Cash flows provided by operations were lower in 2020 compared to 2019, primarily due to higher working capital outflows. The impact of changes in working capital on operating cash flows for the three months ended March 31, 2020, was a $1,037 million outflow, primarily due to seasonal working capital build which was more sizeable than typical due largely to the timing of metal payments in the first quarter. In comparison to the first quarter of 2019, our working capital movements reflect an increase of days sales outstanding from 38 days in 2019 to 46 days in 2020 and a decrease in days payable outstanding from 118 days in 2019 to 102 days in 2020.
Cash outflows from investing activities increased by $71 million from $163 million in 2019 to $234 million in 2020. This predominantly reflected a $59 million increase in capital expenditures for large growth projects.

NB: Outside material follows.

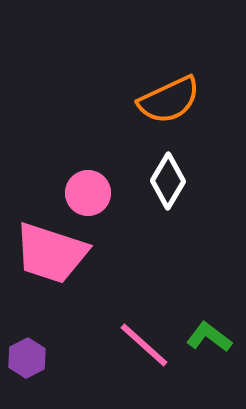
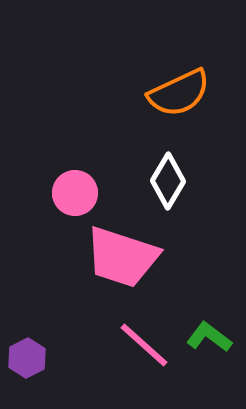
orange semicircle: moved 10 px right, 7 px up
pink circle: moved 13 px left
pink trapezoid: moved 71 px right, 4 px down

Cash inflows from financing activities decreased by $200 million from $225 million in 2019 to $25 million in 2020. The primary reason for the smaller inflow was the redemption in January 2020 of euro-denominated 3.50% senior notes of €400 million and 4.375% senior notes of $1 billion, partially offset by revolver borrowings and decreased net share repurchases of $62 million.
We have entered into several regional committed and uncommitted accounts receivable factoring programs with various financial institutions for certain of our receivables. The programs are accounted for as true sales of the receivables, without recourse to Ball, and had combined limits of approximately $1.3 billion and $1.4 billion at March 31, 2020, and December 31, 2019. A total of $202 million and $230 million were available for sale under such programs as of March 31, 2020, and December 31, 2019, respectively.

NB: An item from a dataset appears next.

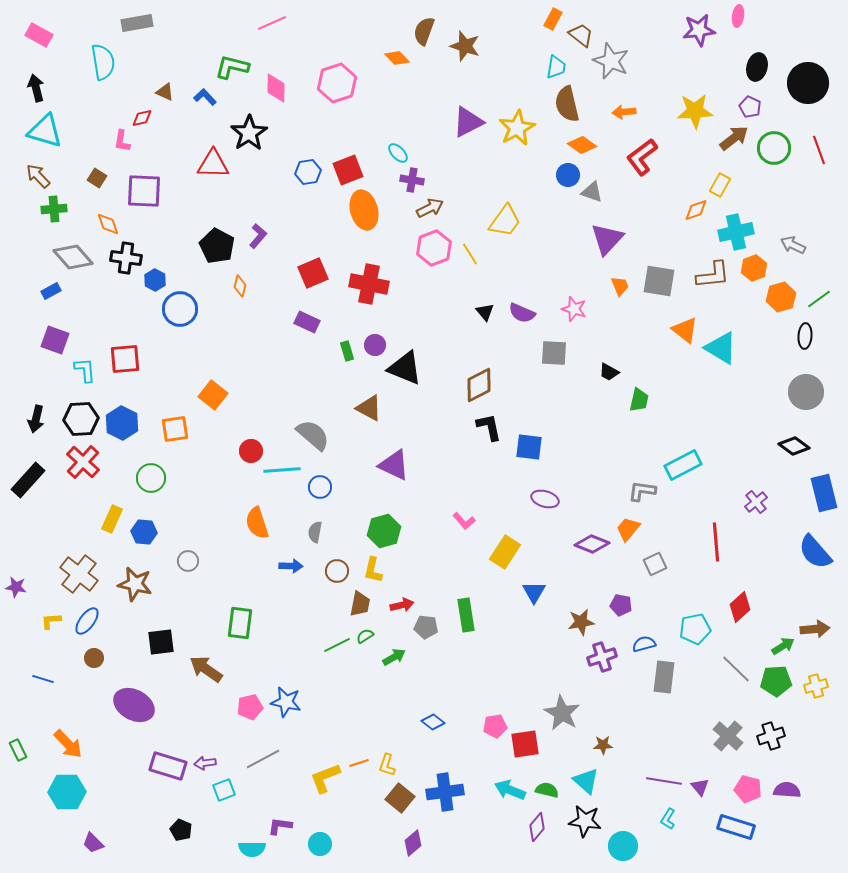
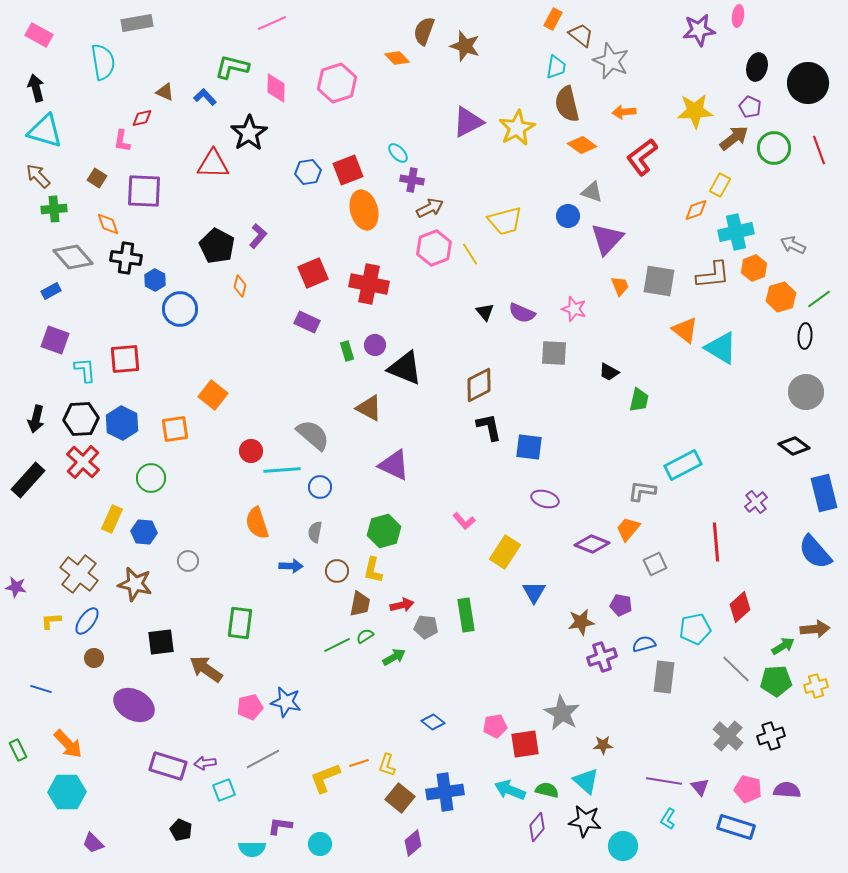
blue circle at (568, 175): moved 41 px down
yellow trapezoid at (505, 221): rotated 39 degrees clockwise
blue line at (43, 679): moved 2 px left, 10 px down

Contributions to the company’s defined benefit pension plans were $11 million in the first three months of 2020 compared to $6 million in the first three months of 2019 and such contributions are expected to be approximately $90 million for the full year of 2020. This estimate may change based on changes to the U.S. Pension Protection Act, the CARES Act and actual plan asset performance, among other factors.

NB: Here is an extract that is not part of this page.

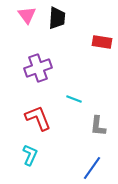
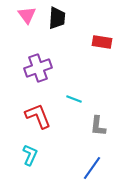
red L-shape: moved 2 px up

We expect 2020 capital expenditures for property, plant and equipment to be in the range of $800 million and approximately $566 million was contractually committed as of March 31, 2020.
As of March 31, 2020, approximately $405 million of our cash was held outside of the U.S. In the event that we would need to utilize any of the cash held outside of the U.S. for purposes within the U.S., there are no material legal or other economic restrictions regarding the repatriation of cash from any of the countries outside the U.S. where we have cash. The company believes its U.S. operating cash flows, cash on hand, as well as availability under its long-term, revolving credit facilities, uncommitted short-term credit facilities and committed and uncommitted accounts receivable factoring programs will be sufficient to meet the cash requirements of the U.S. portion of our ongoing operations, scheduled principal and interest payments on U.S. debt, dividend payments, capital expenditures and other U.S. cash requirements. If foreign funds would be needed for our U.S. cash requirements and we are unable to provide the funds through intercompany financing arrangements, we would be required to repatriate funds from foreign locations where the company has previously asserted indefinite reinvestment of funds outside the U.S.
Based on its indefinite reinvestment assertion, the company has not provided deferred taxes on earnings in certain non-U.S. subsidiaries because such earnings are intended to be indefinitely reinvested in its international operations. It is not practical to estimate the additional taxes that may become payable if these earnings were remitted to the U.S.
Share Repurchases
The company’s share repurchases, net of issuances, totaled $88 million during the three months ended March 31, 2020, compared to $150 million of repurchases, net of issuances, during the same period of 2019. The share repurchases were completed using cash on hand, cash provided by operating activities and available borrowings.